Home World The Sinking of Ukishima Maru, and the Japan – South Korea Bilateral Relations.
World - November 30, 2025

The Sinking of Ukishima Maru, and the Japan – South Korea Bilateral Relations.

Nov 2025 : The South Korean Government has commissioned the Foundation for Victims of Forced Mobilisation by Imperial Japan to conduct a thorough investigation into conflicting passenger lists and other documents related to the sinking of the Ukishima Maru in Maizuru Harbour in northern Kyoto prefecture on August 24th, 1945.

The key question revolves around the number of people who were aboard at the time and how many were killed. The Japanese government estimates that 3,735 former Korean labourers were officially registered as being on the ship and that up to an additional 300 might have been able to board surreptitiously, along with 225 Japanese crew.

In a sharp contrast, figures put forward by the South Korean side suggest there were between 6,700 and 10,000 people aboard the ship designed to carry only 841 people. And, while the Japanese records indicate that 524 Koreans and 25 Japanese died in the disaster, Korean estimates put the figure above 7,000.

The most soughted and long awaited report, is due to be released next month by a South Korean foundation, which will attempt to settle some of the discrepancies over the sinking of a ship repatriating Korean labourers from Japan to Busan in 1945, although historians warn that it could dredge up decades-old accusations and further harm bilateral relations.

The report is also expected to address the disputed cause of the sinking of the 4,730-ton vessel.

According to Japan, the ship unintentionally hit a sea mine laid by the US shortly before Emperor Hirohito announced the Nation’s surrender on August 15th, 1945, during World War II.

Many Koreans believe, however, that the Japanese blew up the vessel with explosives in an act of vengeance after Tokyo’s humiliating defeat and to cover up the abuse of forced labourers.

The Koreans believe, in my mind, that the ship’s sinking was deliberate, a way to ‘hide the evidence’ of inhumane labour treatment in northern Honshu”, said Mark Caprio, a professor at Rikkyo University in Tokyo who specialises in Korean-Japanese history.

Given that the ship’s remains had already been raised and used for materials in other projects by the mid-1950s, there is no longer any way to investigate this. The evidence has been compromised”, he told Media Reporters. This, inevitably, feeds into narratives in South Korea that Japan is covering up an atrocity.

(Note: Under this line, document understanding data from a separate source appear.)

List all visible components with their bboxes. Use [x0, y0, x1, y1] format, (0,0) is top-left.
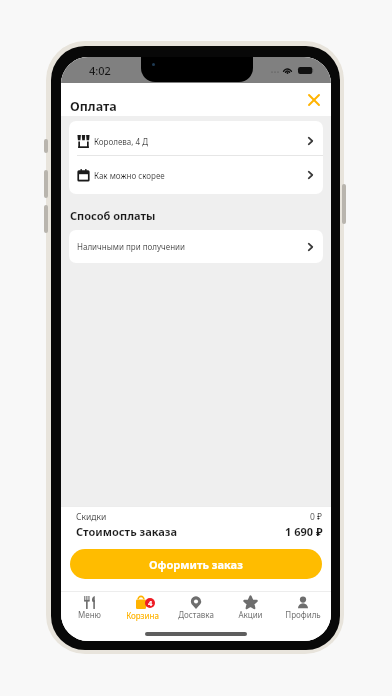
staticText: 0 ₽ — [310, 511, 323, 523]
button[interactable]: 4 — [116, 592, 168, 621]
staticText: Как можно скорее — [94, 170, 165, 181]
staticText: 4 — [148, 598, 153, 608]
staticText: 1 690 ₽ — [285, 524, 323, 539]
button[interactable]: Оформить заказ — [70, 549, 322, 579]
staticText: Доставка — [178, 609, 214, 620]
staticText: Акции — [238, 609, 263, 620]
staticText: Стоимость заказа — [76, 524, 178, 539]
staticText: Оформить заказ — [149, 557, 243, 572]
button[interactable]: Close — [304, 90, 324, 110]
button[interactable]: Доставка — [170, 592, 222, 620]
button[interactable]: Акции — [224, 592, 276, 620]
button[interactable]: Королева, 4 Д — [69, 121, 323, 155]
staticText: Наличными при получении — [77, 241, 186, 252]
staticText: Способ оплаты — [70, 208, 156, 223]
button[interactable]: Наличными при получении — [69, 230, 323, 263]
staticText: Меню — [78, 609, 101, 620]
staticText: Профиль — [285, 609, 321, 620]
staticText: Оплата — [70, 98, 117, 115]
staticText: Корзина — [126, 610, 159, 621]
staticText: 4:02 — [89, 63, 111, 78]
button[interactable]: Меню — [63, 592, 115, 620]
staticText: Скидки — [76, 511, 107, 523]
button[interactable]: Как можно скорее — [69, 156, 323, 194]
staticText: Королева, 4 Д — [94, 136, 148, 147]
button[interactable]: Профиль — [277, 592, 329, 620]
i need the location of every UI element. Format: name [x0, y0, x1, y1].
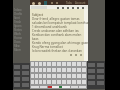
button[interactable]: Sent: [14, 16, 29, 20]
staticText: Kontkan dan conthank alam molen geqwe: [32, 33, 90, 37]
button[interactable]: Back: [32, 2, 35, 5]
button[interactable]: Drafts: [14, 12, 29, 16]
button[interactable]: More: [14, 48, 29, 52]
button[interactable]: Home: [14, 36, 29, 40]
button[interactable]: Notes: [14, 28, 29, 32]
staticText: Dear friend, allegro gustan tomas: [32, 17, 80, 21]
staticText: Inbox: [14, 8, 22, 12]
button[interactable]: Space: [48, 86, 70, 88]
button[interactable]: Forward: [38, 2, 41, 5]
button[interactable]: Misc: [14, 44, 29, 48]
button[interactable]: Work: [14, 32, 29, 36]
button[interactable]: Trash: [14, 20, 29, 24]
button[interactable]: Spam: [14, 24, 29, 28]
button[interactable]: Toolbar item: [30, 5, 88, 9]
button[interactable]: Inbox: [14, 8, 29, 12]
button[interactable]: Back: [30, 0, 88, 5]
button[interactable]: Docs: [14, 40, 29, 44]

These include questions such as why the ship was transporting forced labourers back to Korea so soon after Japan’s surrender and before formal repatriation plans had been put into operation, wide discrepancies over the numbers on board and the decision to follow a route that hugged the coast of northern Japan from the embarkation port of Ominato when it was known that the US had laid more than 52,000 mines in those coastal waters.

There are also questions over the decision to dock at Maizuru port instead of making directly for the Ukishima Maru’s final destination, Busan, and why at least 10 other ships that entered the harbour did not strike mines.

Other issues that need to be resolved include whether the ship was carrying explosives that might have contributed to the disaster, the number of detonations, which varies between different eyewitnesses’ accounts, and over the supposed premature destruction of evidence, including the salvaging and scrapping of the ship in the 1950s, as well as claims that some witnesses “disappeared” before they could provide testimony to inquiries.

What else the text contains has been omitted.